La face cachée de l’art moderne
Le nom d’Hilma af Klint ne vous est pas familier? Normal et pourtant. Pourtant, on ne lui doit rien de moins que d’être la véritable pionnière de l’art moderne! En effet, elle peint le premier tableau abstrait dès 1906, quatre ans1 avant celui de Vassili Kandinsky, celui que l’histoire considère comme le premier peintre abstrait. Comment expliquer que Hilma af Klint soit demeurée dans l’anonymat jusqu’au début des années 1980? Suivons le fil…
Naissance et famille
Hilma af Klint est née en 1862 au château de Karlberg, à Stockholm, en Suède. Son père, Fredrik Viktor af Klintn (1822-1898), est militaire dans la Marine royale suédoise. Il enseigne à cette époque à l’Académie militaire qui se trouve au château de Karlberg, cette ancienne résidence secondaire des familles royales de Suède que Gustave III (1746-1792) a convertie en Académie militaire royale l’année de son assassinat. Mais ça, c’est une autre histoire…
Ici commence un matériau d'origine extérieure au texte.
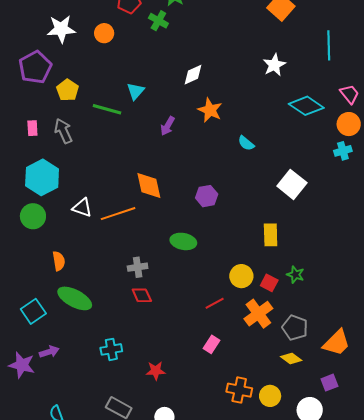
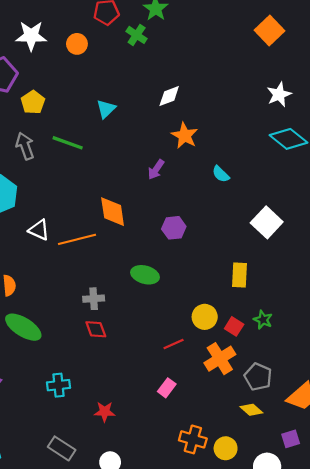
white star: (274, 65) -> (279, 94), moved
green line: (107, 109) -> (68, 143), moved
purple arrow: (168, 126) -> (156, 170), moved

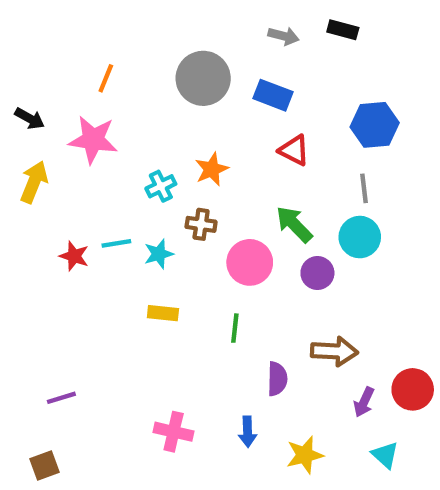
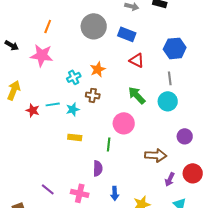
yellow arrow: (34, 182) -> (14, 90), moved
pink circle: (250, 262) -> (124, 123), moved
purple circle: (317, 273) -> (185, 136), moved
purple semicircle: (277, 379) -> (98, 168), moved
purple line: (61, 398) -> (48, 189), moved, turned 56

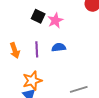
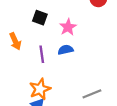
pink star: (55, 20) -> (68, 27), moved
orange arrow: (15, 50) -> (15, 41), moved

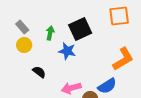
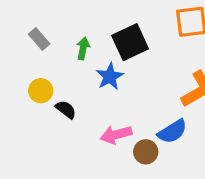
yellow circle: (24, 45) -> (41, 91), moved
blue star: (67, 51) -> (110, 77), turned 30

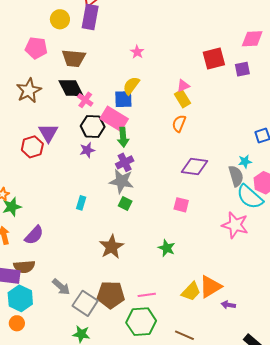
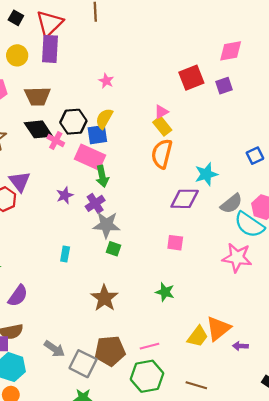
orange semicircle: (179, 124) -> (162, 154), size x1.5
black hexagon: (93, 126) -> (73, 122), moved
cyan star: (245, 161) -> (206, 174), moved, size x1.5
purple cross: (125, 162) -> (95, 203), moved
gray semicircle: (236, 176) -> (231, 204), turned 75

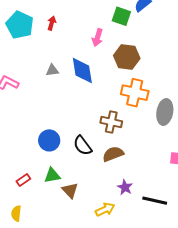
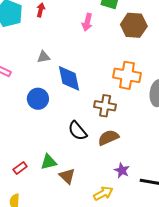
brown hexagon: (127, 57) -> (134, 25), moved
blue diamond: (82, 71) -> (69, 78), moved
blue circle: (49, 140) -> (38, 99), moved

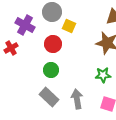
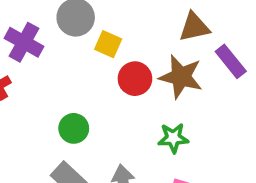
red circle: (53, 44) -> (135, 79), moved

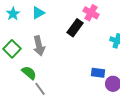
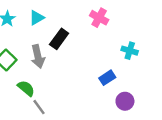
black rectangle: (75, 28) -> (59, 39), moved
blue rectangle: (98, 73) -> (107, 78), moved, turned -40

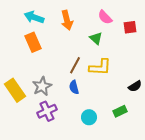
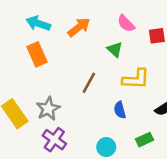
orange arrow: (67, 20) -> (79, 27), turned -114
yellow L-shape: (100, 67) -> (136, 79), moved
blue semicircle: (74, 87) -> (120, 110), moved
purple cross: (47, 111) -> (54, 140), turned -30

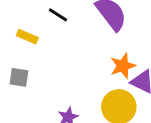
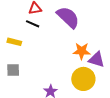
orange star: (123, 66) -> (82, 51), turned 30

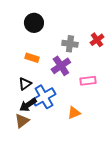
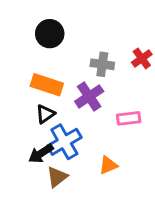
orange rectangle: (32, 58) -> (47, 85), size x1.5
black triangle: (25, 84) -> (45, 114), moved
brown triangle: (22, 121) -> (57, 177), moved

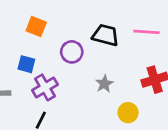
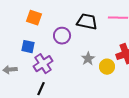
yellow circle: (128, 113) -> (107, 67), moved

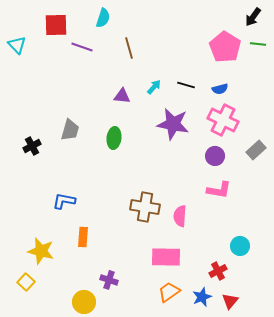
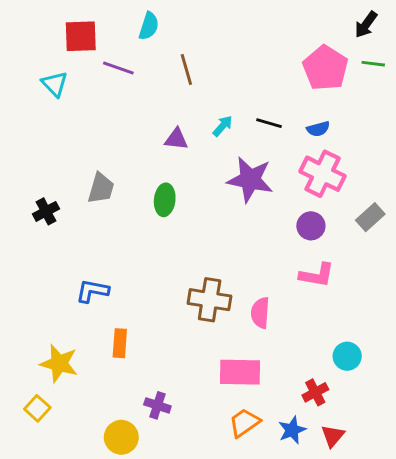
cyan triangle: (17, 45) -> (55, 84), moved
Une expression des deux côtés du miroir
La peinture d’Hilma af Klint avait deux facettes… Une de ses approches était tout à fait classique et académique, inspirée à la fois de sa passion pour la botanique et la nature ainsi que de ses étés passés sur l’île de Adelsö sur le lac Mälaren. Des paysages rondement exécutés, mais sans grand intérêt pictural. C’est cette production que les gens de son époque connaissaient, car c’est ce qu’elle présentait en public. Son autre approche inspirée du spiritisme (et non sans rapport avec sa passion pour les mathématiques) demeurait, elle, sans jeu de mots, occulte…
Le groupe « de Fem »
Un évènement dramatique survient au moment où Hilma commence ses études en art à Stockholm. Sa jeune sœur Hermina meurt à l’âge de 10 ans. Profondément marquée par son décès, Hilma commence à s’intéresser à tout ce qui a trait à la spiritualité, ce qui marquera profondément sa vie entière et… son œuvre. À l’Académie des beaux-arts, où elle entreprend des études supérieures, elle fait la rencontre d’Anna Cassel avec qui, quelques années plus tard, elle formera avec trois autres femmes le Groupe de Fem (les Cinq).
La spiritualité dans l’art. L’appel de l’invisible
À la fin du XIXe et au début du XXe siècle, la spiritualité et le spiritisme étaient souvent associés aux avant-gardes, d’une part. D’autre part, nous sommes à la Belle Époque, période qui précède la première Grande Guerre. Une époque effervescente où le monde connaissait de (très) grandes transformations (les années 1960 au carré). Les inventions fusent : téléphone, rayon X, télégramme… Le monde de l’invisible se révélait (qu’en est-il aujourd’hui avec le monde quantique et ainsi de suite chez nos artistes?). Tout cela allait de pair avec un renouveau de la spiritualité. Vassili Kandinsky tout comme Hilma af Klint étaient des adeptes du théosophisme6, une philosophie qui se rendra jusqu’à nous sous l’appellation New Âge.
Aujourd’hui un œuvre célébré
Après la conférence Nordik, à Helsinki, où son œuvre abstrait fut mis à jour, ses tableaux furent présentés à maintes reprises, et ce, à travers le monde, à commencer par la grande exposition The Spiritual in Art: Abstract Painting 1890-1985, organisée par Maurice Turchman au Los Angeles County Museum of Art en 1985. Puis plusieurs expositions de groupe dans différents grands musées du monde. Et des solos à Munich, aux Pays-Bas, à Stockholm, à Berlin, à Malaga, en Louisiane, et une présence remarquée à la grande exposition de la 55e Biennale de Venise en 2013. À quand une exposition chez nous?